Brendan Sullivan isn’t quite ready to start
What we saw from Sullivan this weekend wasn’t all bad; he managed to rush seven times for 25 yards and displayed great mobility whenever the pocket collapsed. More concerning, however, was that he ran for more yards than he passed for. Sullivan completed two-of-six passes for only eight yards, and in that short amount of time, the junior managed to throw an absolute dime. Unfortunately, it was right into the awaiting arms of the defense.
The interception was a sloppy pass, completely avoidable, and exemplifies why Sullivan needs more time before he can be a viable starter. He seems to either go with his first read or immediately take off with the ball. Though his mobility can be absolutely deadly, he needs to work on his ability to scan the field and adjust to what is happening in real time. Until he can do that, Ben Bryant has to be the quarterback the ‘Cats rely on.
Ben Bryant: Let him cook
Ben Bryant showed us this weekend that he has the ability to develop into a strong starting quarterback. Yes, some passes were overthrown. Yes, he isn’t as keen to run as Sullivan, but this weekend we saw that Bryant is capable of that mobility. He may have rushed for negative yardage overall (sack-adjusted), but what I saw was a quarterback thinking in the moment and adjusting the way he needed to. My Ben Bryant conclusion? He can be mobile. He can think on the spot. He can make passes into tight coverage. If the offensive line can give him more time in the pocket, I think we can see some great things at quarterback later this season.

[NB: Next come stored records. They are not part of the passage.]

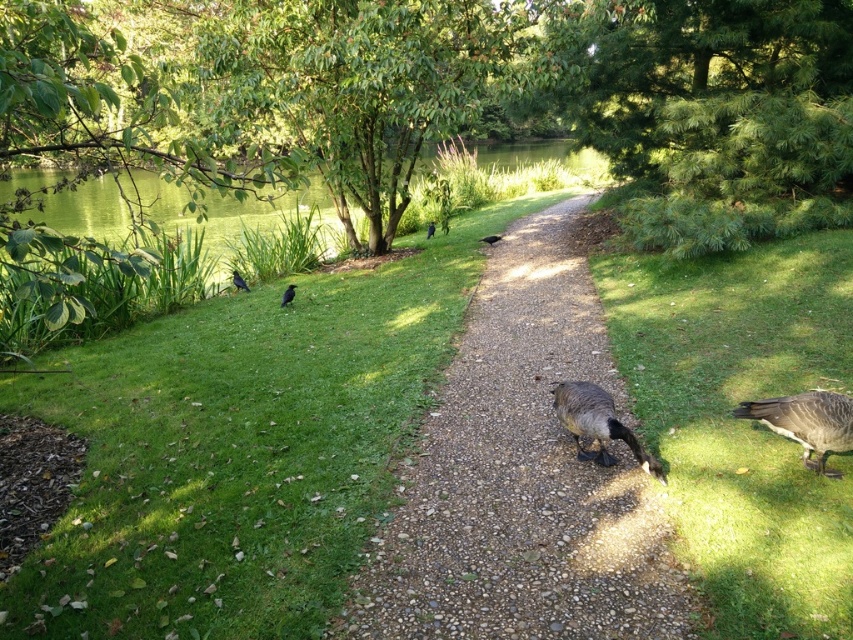 Looking at this image, which is below, green grass at lower right or dark gray feathered duck at lower right?

dark gray feathered duck at lower right is below.

Looking at this image, between green grass at lower right and dark gray feathered duck at lower right, which one is positioned higher?

green grass at lower right

Locate an element on the screen. green grass at lower right is located at coordinates (740, 419).

Can you confirm if smooth gravel path at center is thinner than shiny black bird at center?

No, smooth gravel path at center is not thinner than shiny black bird at center.

Is smooth gravel path at center below shiny black bird at center?

Yes, smooth gravel path at center is below shiny black bird at center.

I want to click on smooth gravel path at center, so click(x=521, y=476).

Between smooth gravel path at center and dark gray feathered duck at center, which one is positioned lower?

dark gray feathered duck at center

How far apart are smooth gravel path at center and dark gray feathered duck at center?

They are 26.64 inches apart.

Who is more distant from viewer, (x=537, y=268) or (x=555, y=404)?

Positioned behind is point (x=537, y=268).

Identify the location of smooth gravel path at center. This screenshot has width=853, height=640. (521, 476).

David Braun shouldn’t be “interim”
This team went toe-to-toe with one of the top teams in the nation, and for 30 minutes, the ‘Cats were the better squad. Managing to hold the No. 6 Nittany Lions to just 10 points during the first two quarters was not an easy feat — only Iowa has managed to do the same.
The fact that David Braun scored a touchdown Saturday when Kirk Ferentz’s formerly top-25 team couldn’t even make a field goal is enough to tell me that Braun deserves to stay as head coach. His defense played some of its best football all season, and clearly, he’s done enough in the locker room to motivate this team. I really love the direction that this team is heading in, and Braun’s coaching is a big part of it.
Consistency/Inconsistency: Northwestern needs more of both
Northwestern needs more variation in play calling.
For a team that finished the day with more runs than passes, Northwestern only amassed 45 rushing yards, with a grand total of negative-10 in the first half. The classic Northwestern gameplan of pounding the rock is not working.
One of my favorite calls? The fake punt. Although it ended up a yard short, that third quarter play was exactly the kind of variation I’m looking for.
Northwestern lacks consistency in the places there should be. I see it in the offense, where the team will look amazing during one drive and immensely lacking on the next, but I think the special teams are overlooked.
I’ve loved the way that A.J. Henning has been able to break through and make plays on the receiving end, but I’d love to see more consistency from Hunter Renner on the punting side of things. More consistency from Renner would’ve made a difference in the level of advantage Penn State was able to garner, with his shortest punt being just 22 yards and putting the Nittany Lions on the Northwestern 40-yard line. Penn State eventually sealed the deal with a touchdown. Though punting may seem minute when there is an offense and defense to worry about, what seems like a little thing could make all the difference.